Liam Ó Briain, professor of romance languages UCG, was arrested by the Black and Tans on November 21 1920. He was taken to the RIC barracks, at that time in Dominick Street, and then up to the army barracks at Earls island, where he was identified. Other men arrested stood in line. They were watched by ‘pompous young officers’ who, with ‘a hand on their guns’ ‘sniggered’ at the standing prisoners. They went up and down pulling hands out of their pockets. Ó Briain, in his recently published essays on his experiences,* did not sound too concerned. He was well known to the police authorities. Because of the murder and mayhem during the week of his arrest, he must have been expecting to be picked up.
During the Rising in 1916, as a member of the Irish Republican Brotherhood, he had fought for six days, under Michael Mallon, at the Royal College of Surgeons, until the surrender. He was imprisoned in England for six months before being released and returned to Ireland before Christmas that year. During his time at Frongoch camp, north Wales, he became friends with Michael Collins.
He continued to work for the resistance. For his attempts to recruit support for the cause in Belfast, he was arrested and again imprisoned. On his release he was appointed a judge in the republican courts in Galway, and, interestingly, was sent to Italy by Collins to arrange arms shipments. He returned in the autumn, to a town and country ablaze with hatred and murder.
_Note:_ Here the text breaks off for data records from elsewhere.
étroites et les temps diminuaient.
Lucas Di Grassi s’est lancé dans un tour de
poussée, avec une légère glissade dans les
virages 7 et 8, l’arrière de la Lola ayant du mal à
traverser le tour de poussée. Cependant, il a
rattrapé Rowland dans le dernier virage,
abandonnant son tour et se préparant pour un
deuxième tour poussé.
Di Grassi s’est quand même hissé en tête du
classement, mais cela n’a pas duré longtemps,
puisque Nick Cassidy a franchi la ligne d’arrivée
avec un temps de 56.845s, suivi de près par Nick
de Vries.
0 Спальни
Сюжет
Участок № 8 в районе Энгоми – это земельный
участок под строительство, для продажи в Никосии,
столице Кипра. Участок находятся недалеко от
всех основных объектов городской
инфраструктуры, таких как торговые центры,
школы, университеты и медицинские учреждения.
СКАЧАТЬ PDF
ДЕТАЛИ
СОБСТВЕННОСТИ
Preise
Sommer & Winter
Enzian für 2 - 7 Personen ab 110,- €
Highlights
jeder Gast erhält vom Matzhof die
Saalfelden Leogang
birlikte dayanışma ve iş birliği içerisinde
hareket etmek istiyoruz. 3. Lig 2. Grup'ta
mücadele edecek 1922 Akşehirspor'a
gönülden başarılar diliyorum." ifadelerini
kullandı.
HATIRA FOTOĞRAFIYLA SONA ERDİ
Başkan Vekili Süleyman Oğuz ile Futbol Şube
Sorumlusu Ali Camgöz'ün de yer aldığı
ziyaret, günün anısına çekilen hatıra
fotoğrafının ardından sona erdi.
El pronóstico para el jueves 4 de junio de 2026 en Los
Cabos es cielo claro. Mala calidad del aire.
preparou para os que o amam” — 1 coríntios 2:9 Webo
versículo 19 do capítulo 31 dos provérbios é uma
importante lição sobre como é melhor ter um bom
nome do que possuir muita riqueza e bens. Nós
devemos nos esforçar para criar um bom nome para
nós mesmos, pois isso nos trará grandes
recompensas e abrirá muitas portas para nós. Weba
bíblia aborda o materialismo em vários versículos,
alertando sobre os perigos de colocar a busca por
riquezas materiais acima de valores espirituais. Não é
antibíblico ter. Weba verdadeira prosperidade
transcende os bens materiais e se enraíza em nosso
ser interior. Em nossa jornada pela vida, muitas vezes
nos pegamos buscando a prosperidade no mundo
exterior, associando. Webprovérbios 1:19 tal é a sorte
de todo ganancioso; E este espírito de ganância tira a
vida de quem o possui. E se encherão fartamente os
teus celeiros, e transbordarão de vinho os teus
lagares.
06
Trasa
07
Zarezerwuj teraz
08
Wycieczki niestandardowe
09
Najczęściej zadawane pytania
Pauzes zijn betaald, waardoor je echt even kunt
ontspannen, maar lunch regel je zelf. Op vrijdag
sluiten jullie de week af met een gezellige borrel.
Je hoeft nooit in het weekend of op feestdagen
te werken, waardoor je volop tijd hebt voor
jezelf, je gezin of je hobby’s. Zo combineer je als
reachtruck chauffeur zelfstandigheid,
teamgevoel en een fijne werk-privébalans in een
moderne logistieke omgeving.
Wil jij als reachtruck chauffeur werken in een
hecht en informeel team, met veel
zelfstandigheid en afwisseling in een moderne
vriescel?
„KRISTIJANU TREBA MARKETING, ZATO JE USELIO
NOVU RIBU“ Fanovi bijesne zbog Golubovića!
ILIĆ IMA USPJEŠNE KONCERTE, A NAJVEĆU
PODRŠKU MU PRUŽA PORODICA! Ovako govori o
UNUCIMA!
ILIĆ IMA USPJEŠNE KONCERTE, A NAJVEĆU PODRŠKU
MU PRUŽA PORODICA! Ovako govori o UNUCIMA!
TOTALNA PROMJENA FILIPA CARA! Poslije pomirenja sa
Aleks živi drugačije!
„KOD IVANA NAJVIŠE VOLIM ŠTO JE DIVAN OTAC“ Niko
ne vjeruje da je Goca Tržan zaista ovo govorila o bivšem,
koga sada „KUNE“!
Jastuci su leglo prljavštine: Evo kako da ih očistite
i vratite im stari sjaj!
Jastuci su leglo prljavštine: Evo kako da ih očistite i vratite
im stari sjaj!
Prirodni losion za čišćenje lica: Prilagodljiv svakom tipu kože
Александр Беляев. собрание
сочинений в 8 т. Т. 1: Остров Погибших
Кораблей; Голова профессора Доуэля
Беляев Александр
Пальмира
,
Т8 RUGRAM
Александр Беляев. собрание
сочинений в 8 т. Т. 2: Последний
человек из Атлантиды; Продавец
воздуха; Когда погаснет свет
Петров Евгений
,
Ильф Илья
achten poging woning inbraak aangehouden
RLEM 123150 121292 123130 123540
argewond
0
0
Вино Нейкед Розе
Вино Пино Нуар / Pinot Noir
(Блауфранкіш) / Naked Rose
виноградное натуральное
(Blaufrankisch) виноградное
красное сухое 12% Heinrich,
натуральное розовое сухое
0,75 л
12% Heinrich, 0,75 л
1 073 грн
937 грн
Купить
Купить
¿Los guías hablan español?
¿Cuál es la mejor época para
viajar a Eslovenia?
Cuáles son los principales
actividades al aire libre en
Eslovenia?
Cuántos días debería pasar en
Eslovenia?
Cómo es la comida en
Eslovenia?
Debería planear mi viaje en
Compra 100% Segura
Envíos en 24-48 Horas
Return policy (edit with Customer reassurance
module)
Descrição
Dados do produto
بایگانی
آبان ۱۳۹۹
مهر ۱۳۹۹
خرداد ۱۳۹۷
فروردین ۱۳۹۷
On the day before Ó Briain was arrested, Collins’ men shot dead 14 British agents in Dublin. As a reprisal British forces opened fire on the crowds at Croke Park killing 11 and wounding 60. In Galway Micheál Breathnach, a publican in Quay Street, was shot dead in October. A school teacher in Barna, Patrick Joyce, was kidnapped and shot by the IRA, for allegedly spying on local IRA activities. A week before Ó Briain’s arrest Fr Michael Griffin was taken from his home and killed. The people of Galway were shocked and deeply disturbed by what was happening.
The Italian job
Ó Briain’s trip to Italy is interesting in as much that it shows the empathy Ireland’s struggle for independence had in some quarters. Some officers in the Italian army had approached an Irishman Denis Hales, whose brothers were friends of Michael Collins, with an offer of weapons for sale. It was only two years after World War I, and Italy was ‘full at the time of surrendered Austrian war material. Much of it was being sold for scrap’.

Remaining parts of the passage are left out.